Ya sudahlah. Suara Gadis Sapi begitu halus, hingga membuat Goblin Slayer berputar perlahan.

Dia telah selesai mengeringkan dirinya dan telah mengenakan pakaian dalam dan bajunya kembali; dia tengah menggantung celananya pada sebatang kayu dan sedang memeluk sebuah selimut. Goblin Slayer berjalan dan duduk di samping gadis itu, menawarkan daging, yang telah dia keluarkan ke permukaan. “Makan. Ini lebih baik dari nggak ada sama sekali.”

“...Baik.” dia mengangguk, duduk di samping pria itu. Dia menggeserkan tubuh lembutnya mendekat kepada pria itu, kemudian melebarkan selimut agar dapat menutupi mereka berdua sebelum melihat ke bawah untuk menyembunyikan pipinya yang dengan cepat menjadi merah. “Aku nggak, uh...berbau atau semacamnya, kan?”

“Itu nggak mengusikku.”

“...Jadi maksudmu aku memang bau.”

Haaa. Napas gadis itu berubah menjadi kabut dan mengambang menjauh.

Dingin ini sangatlah sulit di hadapi. Getaran kecil mulai menyebar di tubuhnya.

“...Kamu nggak apa-apa?”

“...Yeah.” Suara yang menjawab pertanyaan Goblin Slayer sangatlah kecil. Bagi pria itu, suara itu semakin melemah setiap kali dia mendengarnya.

Gadis Sapi mengunyaj tanpa henti pada daging keras itu.

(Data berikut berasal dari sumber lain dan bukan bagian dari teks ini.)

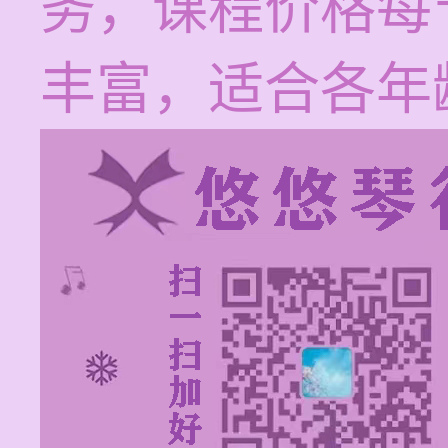
务，课程价格每节
丰富，适合各年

Sedangkan untuk Goblin Slayer, dia memasukkan makanan melalui helmya, mengunyah seraya dia merogoh isi tas peralatannya.  Dia sangat sadar bahwa mereka tidak dapat menyalakan api. Namun itu bukanlah alasam untuk tidak melakukan sesuatu untuk Gadis Sapi. Sayangnya, cincin Breath tidak dapat menangkal dingin yang tidak berasalah langsung dari salju. Oleh karena itu...

“Minum ini.”

Dia memberikan sesuatu kepada gadis itu: sebuah stamina potion. Gadis Sapi melihat pada cairan yang berguncang itu dan berkedip.

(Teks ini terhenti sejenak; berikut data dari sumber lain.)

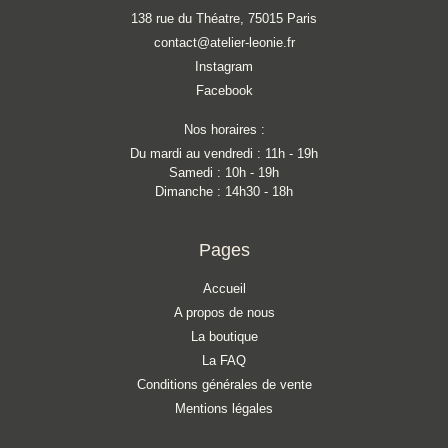
138 rue du Théatre, 75015 Paris
contact@atelier-leonie.fr
Instagram
Facebook
Nos horaires :
Du mardi au vendredi : 11h - 19h
Samedi : 10h - 19h
Dimanche : 14h30 - 18h
Pages
Accueil
A propos de nous
La boutique
La FAQ
Conditions générales de vente
Mentions légales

“Kamu yakin...? Obat itu mahal, kan?”

“Aku membelinya supaya dapat di pakai saat di perlukan.”

“...Terima kasih.” Gadis Sapi meminumnya dengan berisik, kemudian menghela napas panjang. “...Mmm, rasanya memang bikin hangat ya?” Gadis Sapi mengangguk dan bahkan tersenyum, walaupun ini mungkin hanyalah topengnya untuk meringankan beban Goblin Slayer. Kemudian dia menyerahkan botol itu kembali kepada Goblin Slayer. “Ini!” dan pria itu mengambilnya “Ya.”

Cairan pahit itu tampak menghangatkan tubuhnya dari dalam.

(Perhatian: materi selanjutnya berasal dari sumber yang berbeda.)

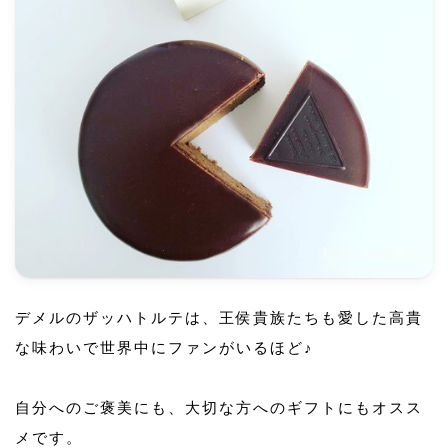
デメルのザッハトルテは、王侯貴族たちも愛した高貴
な味わいで世界中にファンがいるほど♪
自分へのご褒美にも、大切な方へのギフトにもオスス
メです。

“Kamu bida tidur kalau jamu mau, seharusnya ini masih belum cukup dingin untuk membunuhmu.”

“...Itu nggak meyakinkan banget.”

“Aku bercandan.”

Senyum Gadis Sapi tersirat. Goblin Slayer menghiraukannya dan menoleh keluar gubuk sekali lagi. Untuk melarikan diri, atau menunggu di selamatkan?

Kita mungkin bisa bertahan selama beberapa hari.

Mereka mungkin akan terperangkap di dalam salju berlapis kegelapan, namun Goblin Slayer ragu bahwa akan sulit untuk menghindari pencarian para goblin. Walaupun jika monster itu mencari juga di siang hari seperti saat malam. Akan tetap sama dinginnya, dan akan banyak tempat untuk bersembunyi.

Bahkan jika tujuan utamanya adalah mengantarkan gadis di sampingnya ini pulang dengan aman, dia merasa tidak akan ada masalah.

Tentunya, kita hanya bisa melakukan apa yang bisa di lakukan.

Dengan itu, percakapan mereka berhentu. Dia mendeteksi hanha kelembutan dan kehangatan halus setiap kali gadis itu bergerak. Suara pelan akan napasnya, dadanya yang kembang kempis. Goblin yang meracau di luar, kaki mereka yang menginjak dalju. Namun semua itu terasa sangat jauh.

Akhirnya, kelopak mata Gadis Sapi tertutup. Dia sedikit merosot, bersandar pada Goblin Slayer. Dan kemudian.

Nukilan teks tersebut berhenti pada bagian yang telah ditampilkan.